### MATERIALS PROVIDED

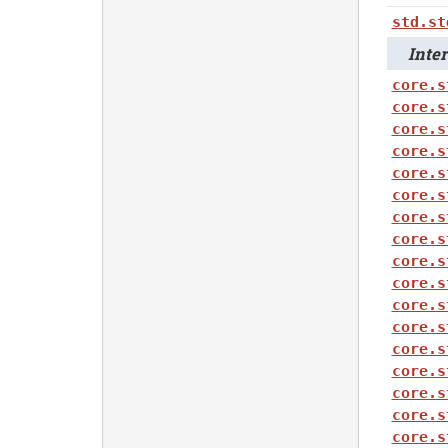
std.st
Intero
core.s
core.s
core.s
core.s
core.s
core.s
core.s
core.s
core.s
core.s
core.s
core.s
core.s
core.s
core.s
core.s
core.s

######

Give the listing again word for word, but drop every picture.

◆ SOLUTION TO THIS EXERCISE
std.st
Intero
core.s
core.s
core.s
core.s
core.s
core.s
core.s
core.s
core.s
core.s
core.s
core.s
core.s
core.s
core.s
core.s
core.s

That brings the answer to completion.